*Assigned task:* Only the pictures are to be dropped; the rest of the data below is to be duplicated exactly.

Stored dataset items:
# # # # #
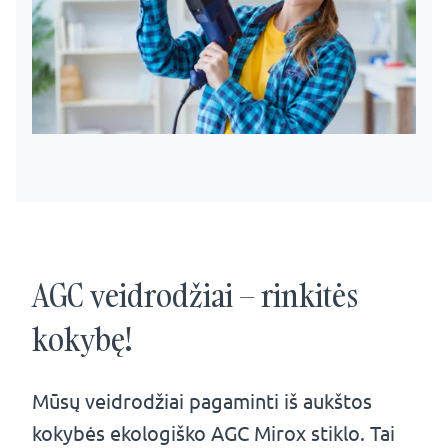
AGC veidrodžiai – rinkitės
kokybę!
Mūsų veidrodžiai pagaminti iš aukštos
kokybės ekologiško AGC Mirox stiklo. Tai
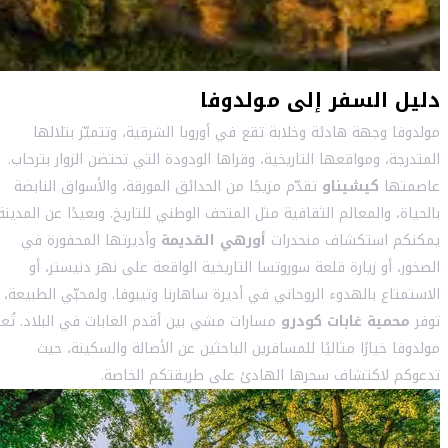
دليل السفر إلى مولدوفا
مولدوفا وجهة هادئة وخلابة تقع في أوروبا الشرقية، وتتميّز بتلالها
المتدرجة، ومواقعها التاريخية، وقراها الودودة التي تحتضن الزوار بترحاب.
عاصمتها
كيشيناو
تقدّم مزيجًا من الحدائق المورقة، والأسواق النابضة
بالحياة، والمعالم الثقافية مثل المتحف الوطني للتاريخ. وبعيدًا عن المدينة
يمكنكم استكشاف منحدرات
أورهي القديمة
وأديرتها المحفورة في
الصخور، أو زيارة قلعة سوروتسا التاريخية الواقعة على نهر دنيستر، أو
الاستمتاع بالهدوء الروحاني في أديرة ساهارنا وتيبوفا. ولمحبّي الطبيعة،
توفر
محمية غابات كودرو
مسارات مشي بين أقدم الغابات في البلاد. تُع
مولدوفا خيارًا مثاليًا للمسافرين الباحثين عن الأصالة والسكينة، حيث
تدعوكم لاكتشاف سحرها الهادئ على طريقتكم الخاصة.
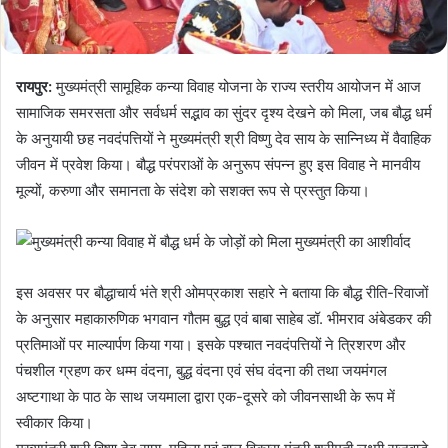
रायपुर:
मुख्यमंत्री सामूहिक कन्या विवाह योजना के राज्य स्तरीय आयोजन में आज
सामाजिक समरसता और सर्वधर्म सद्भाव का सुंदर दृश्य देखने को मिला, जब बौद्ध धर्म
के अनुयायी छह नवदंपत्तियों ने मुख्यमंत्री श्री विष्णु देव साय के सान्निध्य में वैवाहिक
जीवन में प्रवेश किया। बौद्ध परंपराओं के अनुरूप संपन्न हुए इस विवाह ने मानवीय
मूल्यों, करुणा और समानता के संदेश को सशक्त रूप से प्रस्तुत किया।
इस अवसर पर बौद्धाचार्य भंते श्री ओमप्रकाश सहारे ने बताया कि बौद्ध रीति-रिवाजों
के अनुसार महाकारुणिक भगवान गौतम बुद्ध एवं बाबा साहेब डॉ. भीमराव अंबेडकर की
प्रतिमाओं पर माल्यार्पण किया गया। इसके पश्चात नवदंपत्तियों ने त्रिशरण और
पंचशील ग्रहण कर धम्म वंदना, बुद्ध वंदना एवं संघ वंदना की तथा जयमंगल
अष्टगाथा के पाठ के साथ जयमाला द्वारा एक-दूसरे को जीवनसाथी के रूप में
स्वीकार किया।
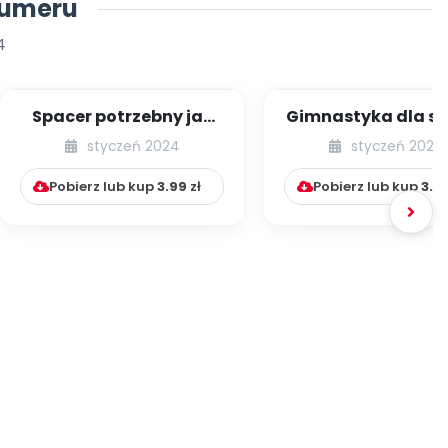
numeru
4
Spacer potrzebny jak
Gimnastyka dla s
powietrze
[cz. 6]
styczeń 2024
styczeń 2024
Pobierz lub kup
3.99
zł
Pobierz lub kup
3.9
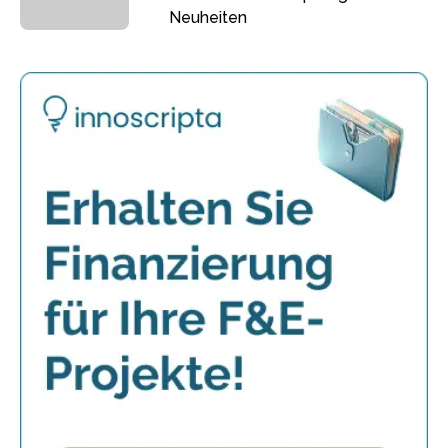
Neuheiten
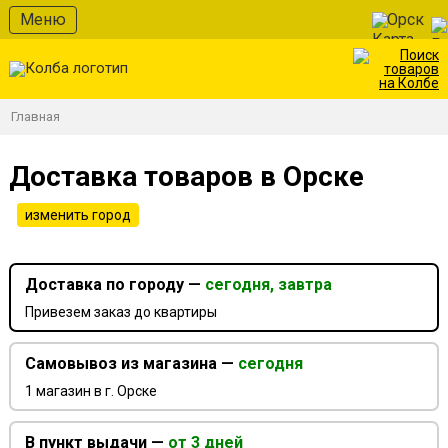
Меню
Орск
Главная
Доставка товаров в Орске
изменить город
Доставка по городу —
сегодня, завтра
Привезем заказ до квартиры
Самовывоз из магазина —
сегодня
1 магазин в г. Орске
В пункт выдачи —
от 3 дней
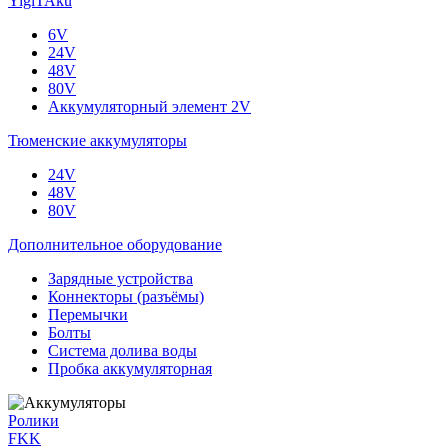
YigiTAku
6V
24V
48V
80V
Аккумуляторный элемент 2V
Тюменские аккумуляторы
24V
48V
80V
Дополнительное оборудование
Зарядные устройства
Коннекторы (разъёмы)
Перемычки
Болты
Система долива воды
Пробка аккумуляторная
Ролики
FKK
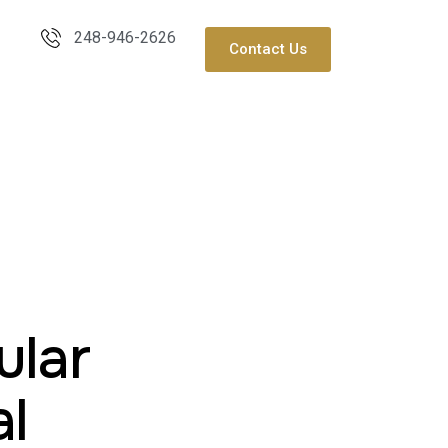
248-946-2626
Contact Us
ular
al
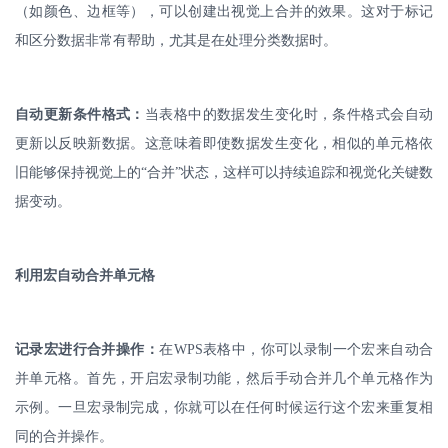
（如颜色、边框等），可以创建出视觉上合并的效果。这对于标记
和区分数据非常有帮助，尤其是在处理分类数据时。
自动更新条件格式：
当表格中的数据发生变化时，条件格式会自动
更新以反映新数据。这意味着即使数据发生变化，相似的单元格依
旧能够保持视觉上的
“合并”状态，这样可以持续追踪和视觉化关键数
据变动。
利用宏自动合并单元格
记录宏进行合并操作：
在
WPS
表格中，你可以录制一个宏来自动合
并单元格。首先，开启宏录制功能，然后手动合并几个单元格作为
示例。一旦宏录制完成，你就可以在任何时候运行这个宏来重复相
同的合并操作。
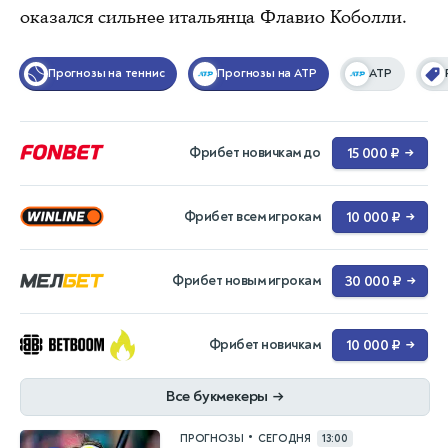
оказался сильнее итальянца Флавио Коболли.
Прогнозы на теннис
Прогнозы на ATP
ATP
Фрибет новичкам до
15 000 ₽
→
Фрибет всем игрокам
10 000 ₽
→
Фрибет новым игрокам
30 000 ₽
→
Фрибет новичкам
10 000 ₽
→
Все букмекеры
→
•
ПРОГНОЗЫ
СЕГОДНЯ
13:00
# # # # #
*Your response:*
AGC veidrodžiai – rinkitės
kokybę!
Mūsų veidrodžiai pagaminti iš aukštos
kokybės ekologiško AGC Mirox stiklo. Tai
دليل السفر إلى مولدوفا
مولدوفا وجهة هادئة وخلابة تقع في أوروبا الشرقية، وتتميّز بتلالها
المتدرجة، ومواقعها التاريخية، وقراها الودودة التي تحتضن الزوار بترحاب.
عاصمتها
كيشيناو
تقدّم مزيجًا من الحدائق المورقة، والأسواق النابضة
بالحياة، والمعالم الثقافية مثل المتحف الوطني للتاريخ. وبعيدًا عن المدينة
يمكنكم استكشاف منحدرات
أورهي القديمة
وأديرتها المحفورة في
الصخور، أو زيارة قلعة سوروتسا التاريخية الواقعة على نهر دنيستر، أو
الاستمتاع بالهدوء الروحاني في أديرة ساهارنا وتيبوفا. ولمحبّي الطبيعة،
توفر
محمية غابات كودرو
مسارات مشي بين أقدم الغابات في البلاد. تُع
مولدوفا خيارًا مثاليًا للمسافرين الباحثين عن الأصالة والسكينة، حيث
تدعوكم لاكتشاف سحرها الهادئ على طريقتكم الخاصة.
रायपुर:
मुख्यमंत्री सामूहिक कन्या विवाह योजना के राज्य स्तरीय आयोजन में आज
सामाजिक समरसता और सर्वधर्म सद्भाव का सुंदर दृश्य देखने को मिला, जब बौद्ध धर्म
के अनुयायी छह नवदंपत्तियों ने मुख्यमंत्री श्री विष्णु देव साय के सान्निध्य में वैवाहिक
जीवन में प्रवेश किया। बौद्ध परंपराओं के अनुरूप संपन्न हुए इस विवाह ने मानवीय
मूल्यों, करुणा और समानता के संदेश को सशक्त रूप से प्रस्तुत किया।
इस अवसर पर बौद्धाचार्य भंते श्री ओमप्रकाश सहारे ने बताया कि बौद्ध रीति-रिवाजों
के अनुसार महाकारुणिक भगवान गौतम बुद्ध एवं बाबा साहेब डॉ. भीमराव अंबेडकर की
प्रतिमाओं पर माल्यार्पण किया गया। इसके पश्चात नवदंपत्तियों ने त्रिशरण और
पंचशील ग्रहण कर धम्म वंदना, बुद्ध वंदना एवं संघ वंदना की तथा जयमंगल
अष्टगाथा के पाठ के साथ जयमाला द्वारा एक-दूसरे को जीवनसाथी के रूप में
स्वीकार किया।
numeru
4
Spacer potrzebny jak
Gimnastyka dla s
powietrze
[cz. 6]
styczeń 2024
styczeń 2024
Pobierz lub kup
3.99
zł
Pobierz lub kup
3.9
Neuheiten
Меню
Орск
Главная
Доставка товаров в Орске
изменить город
Доставка по городу —
сегодня, завтра
Привезем заказ до квартиры
Самовывоз из магазина —
сегодня
1 магазин в г. Орске
В пункт выдачи —
от 3 дней
YigiTAku
6V
24V
48V
80V
Аккумуляторный элемент 2V
Тюменские аккумуляторы
24V
48V
80V
Дополнительное оборудование
Зарядные устройства
Коннекторы (разъёмы)
Перемычки
Болты
Система долива воды
Пробка аккумуляторная
Ролики
FKK
248-946-2626
Contact Us
ular
al
（如颜色、边框等），可以创建出视觉上合并的效果。这对于标记
和区分数据非常有帮助，尤其是在处理分类数据时。
自动更新条件格式：
当表格中的数据发生变化时，条件格式会自动
更新以反映新数据。这意味着即使数据发生变化，相似的单元格依
旧能够保持视觉上的
“合并”状态，这样可以持续追踪和视觉化关键数
据变动。
利用宏自动合并单元格
记录宏进行合并操作：
在
WPS
表格中，你可以录制一个宏来自动合
并单元格。首先，开启宏录制功能，然后手动合并几个单元格作为
示例。一旦宏录制完成，你就可以在任何时候运行这个宏来重复相
同的合并操作。
оказался сильнее итальянца Флавио Коболли.
Прогнозы на теннис
Прогнозы на ATP
ATP
Фрибет новичкам до
15 000 ₽
→
Фрибет всем игрокам
10 000 ₽
→
Фрибет новым игрокам
30 000 ₽
→
Фрибет новичкам
10 000 ₽
→
Все букмекеры
→
•
ПРОГНОЗЫ
СЕГОДНЯ
13:00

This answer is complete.